PROBLEM REQUIREMENTS:
Transcribe all of the records word for word, but omit the pictures.

MATERIAL FOR THIS EXERCISE:
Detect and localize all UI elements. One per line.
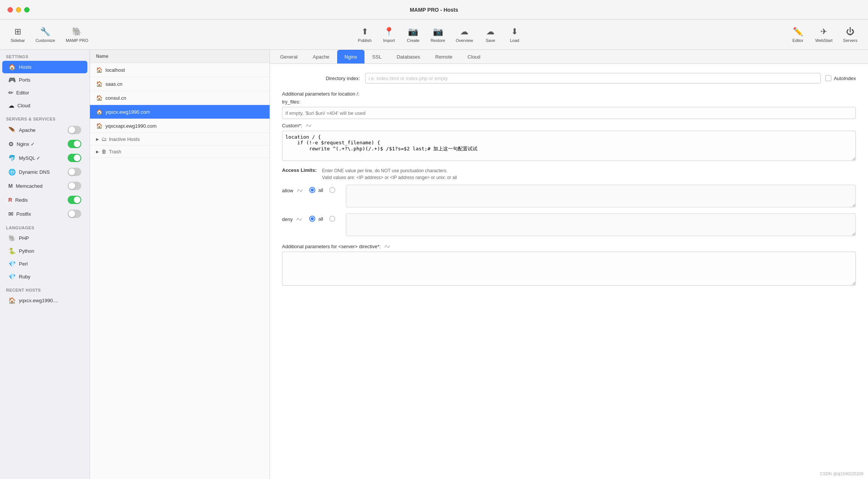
- allow-radio-all[interactable]: [309, 187, 315, 193]
- sidebar-item-redis[interactable]: R Redis: [2, 193, 87, 207]
- deny-textarea[interactable]: [346, 213, 856, 236]
- import-label: Import: [383, 38, 395, 43]
- tab-nginx[interactable]: Nginx: [337, 50, 364, 63]
- tab-general[interactable]: General: [273, 50, 305, 63]
- sidebar-item-memcached[interactable]: M Memcached: [2, 179, 87, 193]
- host-item-yqxcx[interactable]: 🏠 yqxcx.ewg1990.com: [90, 105, 270, 119]
- servers-section-title: SERVERS & SERVICES: [0, 112, 90, 123]
- sidebar-item-dns[interactable]: 🌐 Dynamic DNS: [2, 165, 87, 179]
- sidebar-cloud-label: Cloud: [17, 103, 30, 108]
- sidebar-item-python[interactable]: 🐍 Python: [2, 245, 87, 257]
- toolbar-load[interactable]: ⬇ Load: [503, 25, 526, 45]
- save-icon: ☁: [486, 27, 494, 37]
- deny-radio-all[interactable]: [309, 216, 315, 222]
- toolbar-sidebar[interactable]: ⊞ Sidebar: [6, 25, 29, 45]
- yqxcx-name: yqxcx.ewg1990.com: [105, 109, 150, 115]
- toolbar-overview[interactable]: ☁ Overview: [451, 25, 477, 45]
- save-label: Save: [486, 38, 495, 43]
- sidebar-label: Sidebar: [11, 38, 25, 43]
- mysql-toggle[interactable]: [68, 154, 81, 162]
- deny-expand-icon[interactable]: ↗↙: [296, 217, 302, 222]
- sidebar-mysql-label: MySQL ✓: [19, 155, 40, 161]
- toolbar: ⊞ Sidebar 🔧 Customize 🐘 MAMP PRO ⬆ Publi…: [0, 20, 868, 50]
- sidebar-item-postfix[interactable]: ✉ Postfix: [2, 207, 87, 221]
- saas-name: saas.cn: [105, 81, 122, 87]
- close-button[interactable]: [8, 7, 13, 12]
- toolbar-servers[interactable]: ⏻ Servers: [839, 25, 862, 45]
- publish-icon: ⬆: [361, 27, 368, 37]
- sidebar-item-recent-1[interactable]: 🏠 yqxcx.ewg1990....: [2, 294, 87, 307]
- host-group-trash[interactable]: ▶ 🗑 Trash: [90, 145, 270, 158]
- postfix-toggle[interactable]: [68, 210, 81, 218]
- sidebar-item-editor[interactable]: ✏ Editor: [2, 87, 87, 99]
- sidebar-hosts-label: Hosts: [19, 64, 31, 70]
- sidebar-perl-label: Perl: [19, 261, 28, 267]
- maximize-button[interactable]: [24, 7, 29, 12]
- custom-textarea[interactable]: location / { if (!-e $request_filename) …: [282, 131, 856, 161]
- sidebar-item-mysql[interactable]: 🐬 MySQL ✓: [2, 151, 87, 165]
- sidebar-item-apache[interactable]: 🪶 Apache: [2, 123, 87, 137]
- toolbar-import[interactable]: 📍 Import: [378, 25, 400, 45]
- sidebar-item-cloud[interactable]: ☁ Cloud: [2, 99, 87, 112]
- memcached-toggle[interactable]: [68, 182, 81, 190]
- consul-icon: 🏠: [96, 95, 102, 101]
- deny-radio-other[interactable]: [329, 216, 335, 222]
- allow-textarea[interactable]: [346, 185, 856, 207]
- sidebar: SETTINGS 🏠 Hosts 🎮 Ports ✏ Editor ☁ Clou…: [0, 50, 90, 479]
- sidebar-item-php[interactable]: 🐘 PHP: [2, 232, 87, 244]
- sidebar-item-nginx[interactable]: ⚙ Nginx ✓: [2, 137, 87, 151]
- sidebar-ports-label: Ports: [19, 77, 30, 83]
- mamp-pro-label: MAMP PRO: [66, 38, 88, 43]
- additional-location-section: Additional parameters for location /: tr…: [282, 91, 856, 162]
- detail-panel: General Apache Nginx SSL Databases Remot…: [270, 50, 868, 479]
- access-limits-section: Access Limits: Enter ONE value per line,…: [282, 167, 856, 236]
- apache-toggle[interactable]: [68, 126, 81, 134]
- traffic-lights: [8, 7, 29, 12]
- host-item-yqxcxapi[interactable]: 🏠 yqxcxapi.ewg1990.com: [90, 119, 270, 133]
- tab-remote[interactable]: Remote: [428, 50, 460, 63]
- sidebar-item-ruby[interactable]: 💎 Ruby: [2, 270, 87, 283]
- host-list: Name 🏠 localhost 🏠 saas.cn 🏠 consul.cn 🏠…: [90, 50, 270, 479]
- toolbar-create[interactable]: 📷 Create: [402, 25, 425, 45]
- allow-radio-other[interactable]: [329, 187, 335, 193]
- try-files-section: try_files:: [282, 99, 856, 119]
- host-item-localhost[interactable]: 🏠 localhost: [90, 63, 270, 77]
- host-group-inactive[interactable]: ▶ 🗂 Inactive Hosts: [90, 133, 270, 145]
- redis-toggle[interactable]: [68, 196, 81, 204]
- dns-toggle[interactable]: [68, 168, 81, 176]
- custom-expand-icon[interactable]: ↗↙: [305, 123, 312, 128]
- trash-arrow-icon: ▶: [96, 150, 99, 154]
- perl-icon: 💎: [8, 260, 16, 267]
- toolbar-publish[interactable]: ⬆ Publish: [353, 25, 376, 45]
- host-item-saas[interactable]: 🏠 saas.cn: [90, 77, 270, 91]
- allow-all-label: all: [318, 187, 323, 193]
- titlebar: MAMP PRO - Hosts: [0, 0, 868, 20]
- sidebar-item-hosts[interactable]: 🏠 Hosts: [2, 61, 87, 73]
- toolbar-mamp-pro[interactable]: 🐘 MAMP PRO: [61, 25, 93, 45]
- allow-expand-icon[interactable]: ↗↙: [296, 188, 303, 193]
- localhost-icon: 🏠: [96, 67, 102, 73]
- autoindex-checkbox[interactable]: [825, 75, 831, 81]
- sidebar-dns-label: Dynamic DNS: [19, 169, 50, 175]
- directory-index-input[interactable]: [365, 73, 821, 83]
- tab-ssl[interactable]: SSL: [365, 50, 389, 63]
- toolbar-customize[interactable]: 🔧 Customize: [31, 25, 60, 45]
- additional-server-expand-icon[interactable]: ↗↙: [384, 244, 391, 249]
- sidebar-apache-label: Apache: [19, 127, 36, 133]
- webstart-label: WebStart: [815, 38, 832, 43]
- toolbar-webstart[interactable]: ✈ WebStart: [811, 25, 837, 45]
- host-item-consul[interactable]: 🏠 consul.cn: [90, 91, 270, 105]
- try-files-label: try_files:: [282, 99, 856, 105]
- toolbar-editor[interactable]: ✏️ Editor: [786, 25, 809, 45]
- sidebar-item-ports[interactable]: 🎮 Ports: [2, 74, 87, 86]
- tab-apache[interactable]: Apache: [305, 50, 336, 63]
- try-files-input[interactable]: [282, 107, 856, 119]
- toolbar-restore[interactable]: 📷 Restore: [426, 25, 450, 45]
- minimize-button[interactable]: [16, 7, 21, 12]
- toolbar-save[interactable]: ☁ Save: [479, 25, 502, 45]
- sidebar-item-perl[interactable]: 💎 Perl: [2, 258, 87, 270]
- additional-server-textarea[interactable]: [282, 252, 856, 286]
- nginx-toggle[interactable]: [68, 140, 81, 148]
- tab-databases[interactable]: Databases: [389, 50, 427, 63]
- tab-cloud[interactable]: Cloud: [460, 50, 488, 63]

OUTPUT FOR THIS TASK:
Detect and localize all UI elements. One per line.
- allow-radio-all[interactable]: [309, 187, 315, 193]
- sidebar-item-redis[interactable]: R Redis: [2, 193, 87, 207]
- deny-textarea[interactable]: [346, 213, 856, 236]
- import-label: Import: [383, 38, 395, 43]
- tab-nginx[interactable]: Nginx: [337, 50, 364, 63]
- tab-general[interactable]: General: [273, 50, 305, 63]
- sidebar-item-memcached[interactable]: M Memcached: [2, 179, 87, 193]
- host-item-yqxcx[interactable]: 🏠 yqxcx.ewg1990.com: [90, 105, 270, 119]
- servers-section-title: SERVERS & SERVICES: [0, 112, 90, 123]
- sidebar-item-dns[interactable]: 🌐 Dynamic DNS: [2, 165, 87, 179]
- sidebar-cloud-label: Cloud: [17, 103, 30, 108]
- sidebar-item-python[interactable]: 🐍 Python: [2, 245, 87, 257]
- toolbar-load[interactable]: ⬇ Load: [503, 25, 526, 45]
- save-icon: ☁: [486, 27, 494, 37]
- deny-radio-all[interactable]: [309, 216, 315, 222]
- toolbar-sidebar[interactable]: ⊞ Sidebar: [6, 25, 29, 45]
- yqxcx-name: yqxcx.ewg1990.com: [105, 109, 150, 115]
- toolbar-overview[interactable]: ☁ Overview: [451, 25, 477, 45]
- save-label: Save: [486, 38, 495, 43]
- sidebar-label: Sidebar: [11, 38, 25, 43]
- mysql-toggle[interactable]: [68, 154, 81, 162]
- deny-expand-icon[interactable]: ↗↙: [296, 217, 302, 222]
- sidebar-mysql-label: MySQL ✓: [19, 155, 40, 161]
- toolbar: ⊞ Sidebar 🔧 Customize 🐘 MAMP PRO ⬆ Publi…: [0, 20, 868, 50]
- sidebar-item-postfix[interactable]: ✉ Postfix: [2, 207, 87, 221]
- saas-name: saas.cn: [105, 81, 122, 87]
- close-button[interactable]: [8, 7, 13, 12]
- toolbar-servers[interactable]: ⏻ Servers: [839, 25, 862, 45]
- publish-icon: ⬆: [361, 27, 368, 37]
- sidebar-item-recent-1[interactable]: 🏠 yqxcx.ewg1990....: [2, 294, 87, 307]
- host-group-trash[interactable]: ▶ 🗑 Trash: [90, 145, 270, 158]
- postfix-toggle[interactable]: [68, 210, 81, 218]
- sidebar-item-editor[interactable]: ✏ Editor: [2, 87, 87, 99]
- sidebar-hosts-label: Hosts: [19, 64, 31, 70]
- sidebar-perl-label: Perl: [19, 261, 28, 267]
- maximize-button[interactable]: [24, 7, 29, 12]
- custom-textarea[interactable]: location / { if (!-e $request_filename) …: [282, 131, 856, 161]
- sidebar-item-mysql[interactable]: 🐬 MySQL ✓: [2, 151, 87, 165]
- sidebar-item-apache[interactable]: 🪶 Apache: [2, 123, 87, 137]
- toolbar-import[interactable]: 📍 Import: [378, 25, 400, 45]
- sidebar-item-cloud[interactable]: ☁ Cloud: [2, 99, 87, 112]
- memcached-toggle[interactable]: [68, 182, 81, 190]
- consul-icon: 🏠: [96, 95, 102, 101]
- deny-radio-other[interactable]: [329, 216, 335, 222]
- allow-textarea[interactable]: [346, 185, 856, 207]
- sidebar: SETTINGS 🏠 Hosts 🎮 Ports ✏ Editor ☁ Clou…: [0, 50, 90, 479]
- sidebar-item-php[interactable]: 🐘 PHP: [2, 232, 87, 244]
- sidebar-item-nginx[interactable]: ⚙ Nginx ✓: [2, 137, 87, 151]
- sidebar-ports-label: Ports: [19, 77, 30, 83]
- mamp-pro-label: MAMP PRO: [66, 38, 88, 43]
- additional-location-section: Additional parameters for location /: tr…: [282, 91, 856, 162]
- detail-panel: General Apache Nginx SSL Databases Remot…: [270, 50, 868, 479]
- access-limits-section: Access Limits: Enter ONE value per line,…: [282, 167, 856, 236]
- apache-toggle[interactable]: [68, 126, 81, 134]
- traffic-lights: [8, 7, 29, 12]
- host-item-yqxcxapi[interactable]: 🏠 yqxcxapi.ewg1990.com: [90, 119, 270, 133]
- tab-remote[interactable]: Remote: [428, 50, 460, 63]
- sidebar-item-ruby[interactable]: 💎 Ruby: [2, 270, 87, 283]
- host-list: Name 🏠 localhost 🏠 saas.cn 🏠 consul.cn 🏠…: [90, 50, 270, 479]
- toolbar-create[interactable]: 📷 Create: [402, 25, 425, 45]
- allow-radio-other[interactable]: [329, 187, 335, 193]
- try-files-section: try_files:: [282, 99, 856, 119]
- host-item-localhost[interactable]: 🏠 localhost: [90, 63, 270, 77]
- host-group-inactive[interactable]: ▶ 🗂 Inactive Hosts: [90, 133, 270, 145]
- redis-toggle[interactable]: [68, 196, 81, 204]
- dns-toggle[interactable]: [68, 168, 81, 176]
- custom-expand-icon[interactable]: ↗↙: [305, 123, 312, 128]
- trash-arrow-icon: ▶: [96, 150, 99, 154]
- perl-icon: 💎: [8, 260, 16, 267]
- toolbar-publish[interactable]: ⬆ Publish: [353, 25, 376, 45]
- host-item-saas[interactable]: 🏠 saas.cn: [90, 77, 270, 91]
- allow-all-label: all: [318, 187, 323, 193]
- titlebar: MAMP PRO - Hosts: [0, 0, 868, 20]
- sidebar-item-hosts[interactable]: 🏠 Hosts: [2, 61, 87, 73]
- toolbar-mamp-pro[interactable]: 🐘 MAMP PRO: [61, 25, 93, 45]
- allow-expand-icon[interactable]: ↗↙: [296, 188, 303, 193]
- localhost-icon: 🏠: [96, 67, 102, 73]
- autoindex-checkbox[interactable]: [825, 75, 831, 81]
- sidebar-dns-label: Dynamic DNS: [19, 169, 50, 175]
- directory-index-input[interactable]: [365, 73, 821, 83]
- tab-ssl[interactable]: SSL: [365, 50, 389, 63]
- toolbar-customize[interactable]: 🔧 Customize: [31, 25, 60, 45]
- additional-server-expand-icon[interactable]: ↗↙: [384, 244, 391, 249]
- sidebar-apache-label: Apache: [19, 127, 36, 133]
- webstart-label: WebStart: [815, 38, 832, 43]
- toolbar-webstart[interactable]: ✈ WebStart: [811, 25, 837, 45]
- host-item-consul[interactable]: 🏠 consul.cn: [90, 91, 270, 105]
- try-files-label: try_files:: [282, 99, 856, 105]
- toolbar-editor[interactable]: ✏️ Editor: [786, 25, 809, 45]
- sidebar-item-ports[interactable]: 🎮 Ports: [2, 74, 87, 86]
- tab-apache[interactable]: Apache: [305, 50, 336, 63]
- try-files-input[interactable]: [282, 107, 856, 119]
- toolbar-restore[interactable]: 📷 Restore: [426, 25, 450, 45]
- minimize-button[interactable]: [16, 7, 21, 12]
- toolbar-save[interactable]: ☁ Save: [479, 25, 502, 45]
- sidebar-item-perl[interactable]: 💎 Perl: [2, 258, 87, 270]
- additional-server-textarea[interactable]: [282, 252, 856, 286]
- nginx-toggle[interactable]: [68, 140, 81, 148]
- tab-databases[interactable]: Databases: [389, 50, 427, 63]
- tab-cloud[interactable]: Cloud: [460, 50, 488, 63]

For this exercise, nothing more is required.